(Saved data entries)
=== Section Start ===
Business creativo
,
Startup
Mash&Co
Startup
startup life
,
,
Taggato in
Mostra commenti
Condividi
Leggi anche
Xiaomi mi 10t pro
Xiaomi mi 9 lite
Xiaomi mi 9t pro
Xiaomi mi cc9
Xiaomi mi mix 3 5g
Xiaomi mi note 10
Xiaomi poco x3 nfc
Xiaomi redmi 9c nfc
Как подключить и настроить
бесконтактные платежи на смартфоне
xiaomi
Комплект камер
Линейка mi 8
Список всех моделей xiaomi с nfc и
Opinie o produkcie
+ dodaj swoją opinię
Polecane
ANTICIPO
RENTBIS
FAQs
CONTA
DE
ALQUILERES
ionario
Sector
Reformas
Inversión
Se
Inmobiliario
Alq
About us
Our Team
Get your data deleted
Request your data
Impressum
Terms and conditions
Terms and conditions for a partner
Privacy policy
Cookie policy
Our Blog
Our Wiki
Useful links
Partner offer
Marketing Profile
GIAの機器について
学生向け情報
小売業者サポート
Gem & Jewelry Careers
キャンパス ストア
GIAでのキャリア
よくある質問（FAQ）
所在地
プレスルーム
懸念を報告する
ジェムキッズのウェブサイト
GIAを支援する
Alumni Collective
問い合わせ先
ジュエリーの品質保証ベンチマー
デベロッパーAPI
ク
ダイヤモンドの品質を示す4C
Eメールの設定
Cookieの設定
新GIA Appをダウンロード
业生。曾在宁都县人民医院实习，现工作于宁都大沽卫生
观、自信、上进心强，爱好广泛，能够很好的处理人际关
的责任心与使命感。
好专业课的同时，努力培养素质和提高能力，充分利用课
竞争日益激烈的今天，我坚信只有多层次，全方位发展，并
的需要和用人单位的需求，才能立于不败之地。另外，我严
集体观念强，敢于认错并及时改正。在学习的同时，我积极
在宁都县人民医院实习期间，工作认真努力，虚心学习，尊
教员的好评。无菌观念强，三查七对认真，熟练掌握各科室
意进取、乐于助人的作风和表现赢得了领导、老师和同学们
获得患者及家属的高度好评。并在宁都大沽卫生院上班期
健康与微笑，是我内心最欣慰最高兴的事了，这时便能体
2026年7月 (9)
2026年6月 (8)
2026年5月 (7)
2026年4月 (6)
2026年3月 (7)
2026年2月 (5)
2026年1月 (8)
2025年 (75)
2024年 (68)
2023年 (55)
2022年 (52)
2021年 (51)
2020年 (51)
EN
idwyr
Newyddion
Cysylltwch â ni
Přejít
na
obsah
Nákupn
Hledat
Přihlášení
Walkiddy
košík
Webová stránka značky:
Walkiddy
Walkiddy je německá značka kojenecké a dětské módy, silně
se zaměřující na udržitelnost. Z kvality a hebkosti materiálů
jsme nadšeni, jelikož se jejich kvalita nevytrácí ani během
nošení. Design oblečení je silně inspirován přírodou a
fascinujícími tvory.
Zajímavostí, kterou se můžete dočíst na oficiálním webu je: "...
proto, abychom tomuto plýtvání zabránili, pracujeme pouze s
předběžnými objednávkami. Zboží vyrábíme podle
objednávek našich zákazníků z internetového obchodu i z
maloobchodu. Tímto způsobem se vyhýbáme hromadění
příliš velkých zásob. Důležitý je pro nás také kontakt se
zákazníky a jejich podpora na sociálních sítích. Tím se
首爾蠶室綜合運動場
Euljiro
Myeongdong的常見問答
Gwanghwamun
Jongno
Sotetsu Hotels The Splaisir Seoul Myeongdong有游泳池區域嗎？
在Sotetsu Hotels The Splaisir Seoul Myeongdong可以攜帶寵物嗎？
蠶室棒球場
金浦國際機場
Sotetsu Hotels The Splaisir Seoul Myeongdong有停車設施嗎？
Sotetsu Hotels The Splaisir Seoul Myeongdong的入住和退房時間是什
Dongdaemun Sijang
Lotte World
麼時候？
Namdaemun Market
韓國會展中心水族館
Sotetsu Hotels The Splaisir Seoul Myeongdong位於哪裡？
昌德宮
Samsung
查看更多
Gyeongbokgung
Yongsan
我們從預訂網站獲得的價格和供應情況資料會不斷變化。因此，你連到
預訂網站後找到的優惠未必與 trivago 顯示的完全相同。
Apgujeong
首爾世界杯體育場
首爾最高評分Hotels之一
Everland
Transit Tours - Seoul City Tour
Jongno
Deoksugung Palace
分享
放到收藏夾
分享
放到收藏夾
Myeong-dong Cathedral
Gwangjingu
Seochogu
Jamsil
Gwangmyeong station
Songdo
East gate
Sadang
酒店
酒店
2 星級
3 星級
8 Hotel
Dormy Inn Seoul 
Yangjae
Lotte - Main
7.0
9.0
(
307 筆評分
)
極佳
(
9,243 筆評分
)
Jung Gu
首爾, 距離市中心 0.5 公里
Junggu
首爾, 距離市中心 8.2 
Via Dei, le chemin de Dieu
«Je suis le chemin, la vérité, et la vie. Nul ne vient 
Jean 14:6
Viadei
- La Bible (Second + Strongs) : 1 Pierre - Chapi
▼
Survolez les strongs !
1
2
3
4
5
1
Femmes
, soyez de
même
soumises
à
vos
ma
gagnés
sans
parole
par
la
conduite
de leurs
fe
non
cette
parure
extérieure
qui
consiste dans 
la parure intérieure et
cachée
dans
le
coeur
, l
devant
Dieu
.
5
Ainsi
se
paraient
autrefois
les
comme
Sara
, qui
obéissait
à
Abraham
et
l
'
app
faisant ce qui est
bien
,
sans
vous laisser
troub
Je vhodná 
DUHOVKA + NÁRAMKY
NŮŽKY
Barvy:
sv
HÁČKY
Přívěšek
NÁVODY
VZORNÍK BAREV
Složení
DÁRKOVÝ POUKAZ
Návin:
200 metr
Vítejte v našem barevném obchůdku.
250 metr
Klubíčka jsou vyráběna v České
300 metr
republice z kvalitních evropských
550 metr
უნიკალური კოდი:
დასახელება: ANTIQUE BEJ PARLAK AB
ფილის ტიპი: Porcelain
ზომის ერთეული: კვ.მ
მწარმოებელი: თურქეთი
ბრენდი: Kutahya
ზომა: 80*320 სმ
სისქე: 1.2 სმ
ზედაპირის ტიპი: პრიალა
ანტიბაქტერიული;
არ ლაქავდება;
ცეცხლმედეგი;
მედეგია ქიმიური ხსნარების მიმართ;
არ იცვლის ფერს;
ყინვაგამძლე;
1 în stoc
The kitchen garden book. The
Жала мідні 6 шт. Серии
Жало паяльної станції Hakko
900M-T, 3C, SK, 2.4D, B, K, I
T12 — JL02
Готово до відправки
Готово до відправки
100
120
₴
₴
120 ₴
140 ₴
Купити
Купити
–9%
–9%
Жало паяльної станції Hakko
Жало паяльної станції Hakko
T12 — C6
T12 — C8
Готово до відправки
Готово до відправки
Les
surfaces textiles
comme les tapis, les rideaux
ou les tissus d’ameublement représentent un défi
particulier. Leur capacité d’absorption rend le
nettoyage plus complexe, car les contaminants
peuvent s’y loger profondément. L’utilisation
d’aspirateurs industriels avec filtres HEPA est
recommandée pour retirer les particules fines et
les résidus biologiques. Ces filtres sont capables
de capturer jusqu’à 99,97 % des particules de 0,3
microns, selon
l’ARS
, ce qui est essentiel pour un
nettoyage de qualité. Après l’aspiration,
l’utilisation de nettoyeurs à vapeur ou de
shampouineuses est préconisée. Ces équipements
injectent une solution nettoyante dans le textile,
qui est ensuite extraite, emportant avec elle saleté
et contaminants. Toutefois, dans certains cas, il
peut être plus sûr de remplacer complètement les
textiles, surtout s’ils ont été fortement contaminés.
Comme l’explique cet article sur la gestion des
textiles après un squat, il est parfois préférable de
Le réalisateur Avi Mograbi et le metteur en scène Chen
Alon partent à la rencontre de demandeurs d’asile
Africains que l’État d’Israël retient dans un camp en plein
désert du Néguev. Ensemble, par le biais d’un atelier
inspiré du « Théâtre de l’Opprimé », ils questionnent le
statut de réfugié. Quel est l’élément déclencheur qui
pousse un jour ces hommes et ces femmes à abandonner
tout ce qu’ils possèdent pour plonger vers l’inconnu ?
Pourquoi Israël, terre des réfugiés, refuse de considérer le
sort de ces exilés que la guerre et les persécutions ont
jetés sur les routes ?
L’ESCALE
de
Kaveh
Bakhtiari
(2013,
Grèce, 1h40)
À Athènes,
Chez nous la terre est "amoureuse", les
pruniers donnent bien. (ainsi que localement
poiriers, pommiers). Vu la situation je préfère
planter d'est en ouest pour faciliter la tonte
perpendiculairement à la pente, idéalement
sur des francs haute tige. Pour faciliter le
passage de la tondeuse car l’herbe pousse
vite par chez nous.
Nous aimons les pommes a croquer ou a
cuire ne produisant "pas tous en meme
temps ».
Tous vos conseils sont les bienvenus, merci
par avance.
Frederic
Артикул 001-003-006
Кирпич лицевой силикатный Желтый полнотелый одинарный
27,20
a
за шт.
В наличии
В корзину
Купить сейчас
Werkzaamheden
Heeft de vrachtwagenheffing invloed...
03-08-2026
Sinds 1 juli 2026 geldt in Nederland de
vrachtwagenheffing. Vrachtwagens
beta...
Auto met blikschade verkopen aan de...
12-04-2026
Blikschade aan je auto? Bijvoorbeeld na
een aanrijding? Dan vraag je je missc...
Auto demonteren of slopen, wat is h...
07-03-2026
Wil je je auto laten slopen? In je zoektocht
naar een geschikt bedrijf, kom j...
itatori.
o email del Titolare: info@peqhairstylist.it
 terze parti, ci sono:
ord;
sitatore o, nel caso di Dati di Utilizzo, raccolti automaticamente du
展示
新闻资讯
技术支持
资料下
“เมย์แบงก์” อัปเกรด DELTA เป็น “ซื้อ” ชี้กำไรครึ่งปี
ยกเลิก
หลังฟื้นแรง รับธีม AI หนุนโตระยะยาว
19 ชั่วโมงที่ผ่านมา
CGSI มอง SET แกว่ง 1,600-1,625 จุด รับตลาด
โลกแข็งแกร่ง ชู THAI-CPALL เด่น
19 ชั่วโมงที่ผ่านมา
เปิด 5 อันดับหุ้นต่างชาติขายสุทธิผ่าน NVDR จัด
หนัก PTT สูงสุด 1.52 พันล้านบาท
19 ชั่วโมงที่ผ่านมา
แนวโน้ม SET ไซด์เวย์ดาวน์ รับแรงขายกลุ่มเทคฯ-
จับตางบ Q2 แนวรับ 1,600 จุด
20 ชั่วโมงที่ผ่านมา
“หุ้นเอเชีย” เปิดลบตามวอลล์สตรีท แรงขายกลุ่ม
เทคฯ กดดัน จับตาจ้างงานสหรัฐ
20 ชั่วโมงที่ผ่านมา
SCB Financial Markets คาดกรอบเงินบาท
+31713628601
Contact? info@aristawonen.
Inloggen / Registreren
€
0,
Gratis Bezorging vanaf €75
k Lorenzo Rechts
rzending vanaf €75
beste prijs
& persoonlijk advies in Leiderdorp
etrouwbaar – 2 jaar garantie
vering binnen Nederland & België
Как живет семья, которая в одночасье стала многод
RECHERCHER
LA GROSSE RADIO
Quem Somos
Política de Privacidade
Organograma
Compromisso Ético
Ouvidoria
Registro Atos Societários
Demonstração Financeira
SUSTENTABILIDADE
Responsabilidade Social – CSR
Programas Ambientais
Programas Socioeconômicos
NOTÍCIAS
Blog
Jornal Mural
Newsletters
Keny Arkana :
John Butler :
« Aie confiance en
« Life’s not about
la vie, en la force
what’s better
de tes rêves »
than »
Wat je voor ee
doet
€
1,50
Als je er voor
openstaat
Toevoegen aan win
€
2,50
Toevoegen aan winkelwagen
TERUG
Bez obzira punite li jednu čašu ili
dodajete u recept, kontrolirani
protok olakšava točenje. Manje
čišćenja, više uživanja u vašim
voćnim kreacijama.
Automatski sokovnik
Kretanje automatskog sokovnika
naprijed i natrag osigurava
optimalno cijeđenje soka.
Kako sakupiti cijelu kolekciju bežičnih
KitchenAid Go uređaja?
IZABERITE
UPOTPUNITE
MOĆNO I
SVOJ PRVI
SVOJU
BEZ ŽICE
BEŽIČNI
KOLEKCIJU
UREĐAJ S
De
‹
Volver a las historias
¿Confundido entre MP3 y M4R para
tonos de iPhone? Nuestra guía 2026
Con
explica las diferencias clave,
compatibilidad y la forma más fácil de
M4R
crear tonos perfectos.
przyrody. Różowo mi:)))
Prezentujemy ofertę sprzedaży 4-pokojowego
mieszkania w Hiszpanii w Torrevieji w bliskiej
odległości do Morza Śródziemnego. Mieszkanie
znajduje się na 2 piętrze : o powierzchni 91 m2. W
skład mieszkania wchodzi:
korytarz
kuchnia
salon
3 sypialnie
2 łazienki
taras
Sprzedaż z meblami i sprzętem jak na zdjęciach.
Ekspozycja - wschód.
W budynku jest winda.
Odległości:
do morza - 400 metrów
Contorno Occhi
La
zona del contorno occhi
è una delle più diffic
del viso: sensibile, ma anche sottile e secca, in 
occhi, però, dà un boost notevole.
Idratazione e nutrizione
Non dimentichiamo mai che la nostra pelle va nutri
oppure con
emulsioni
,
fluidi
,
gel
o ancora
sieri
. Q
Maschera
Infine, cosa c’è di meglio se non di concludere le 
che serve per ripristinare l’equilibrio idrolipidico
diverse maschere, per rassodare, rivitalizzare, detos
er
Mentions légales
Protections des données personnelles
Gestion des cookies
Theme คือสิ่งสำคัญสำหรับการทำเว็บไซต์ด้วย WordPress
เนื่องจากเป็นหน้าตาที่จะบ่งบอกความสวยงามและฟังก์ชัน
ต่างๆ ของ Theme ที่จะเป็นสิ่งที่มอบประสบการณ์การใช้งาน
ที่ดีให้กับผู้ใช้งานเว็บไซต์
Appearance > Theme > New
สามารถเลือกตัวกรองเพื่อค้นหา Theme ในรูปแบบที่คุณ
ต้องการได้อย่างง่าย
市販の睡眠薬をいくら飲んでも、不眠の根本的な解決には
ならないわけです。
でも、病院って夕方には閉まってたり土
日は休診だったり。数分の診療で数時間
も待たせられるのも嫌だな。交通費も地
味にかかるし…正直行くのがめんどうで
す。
=== Section End ===
Exercise instructions:
Among the entries above, the line containing "Política de Privacidade", the line containing "è una delle più diffic", and all lines between them are to be restated word for word; nothing else belongs in the reply.

Response area:
Política de Privacidade
Organograma
Compromisso Ético
Ouvidoria
Registro Atos Societários
Demonstração Financeira
SUSTENTABILIDADE
Responsabilidade Social – CSR
Programas Ambientais
Programas Socioeconômicos
NOTÍCIAS
Blog
Jornal Mural
Newsletters
Keny Arkana :
John Butler :
« Aie confiance en
« Life’s not about
la vie, en la force
what’s better
de tes rêves »
than »
Wat je voor ee
doet
€
1,50
Als je er voor
openstaat
Toevoegen aan win
€
2,50
Toevoegen aan winkelwagen
TERUG
Bez obzira punite li jednu čašu ili
dodajete u recept, kontrolirani
protok olakšava točenje. Manje
čišćenja, više uživanja u vašim
voćnim kreacijama.
Automatski sokovnik
Kretanje automatskog sokovnika
naprijed i natrag osigurava
optimalno cijeđenje soka.
Kako sakupiti cijelu kolekciju bežičnih
KitchenAid Go uređaja?
IZABERITE
UPOTPUNITE
MOĆNO I
SVOJ PRVI
SVOJU
BEZ ŽICE
BEŽIČNI
KOLEKCIJU
UREĐAJ S
De
‹
Volver a las historias
¿Confundido entre MP3 y M4R para
tonos de iPhone? Nuestra guía 2026
Con
explica las diferencias clave,
compatibilidad y la forma más fácil de
M4R
crear tonos perfectos.
przyrody. Różowo mi:)))
Prezentujemy ofertę sprzedaży 4-pokojowego
mieszkania w Hiszpanii w Torrevieji w bliskiej
odległości do Morza Śródziemnego. Mieszkanie
znajduje się na 2 piętrze : o powierzchni 91 m2. W
skład mieszkania wchodzi:
korytarz
kuchnia
salon
3 sypialnie
2 łazienki
taras
Sprzedaż z meblami i sprzętem jak na zdjęciach.
Ekspozycja - wschód.
W budynku jest winda.
Odległości:
do morza - 400 metrów
Contorno Occhi
La
zona del contorno occhi
è una delle più diffic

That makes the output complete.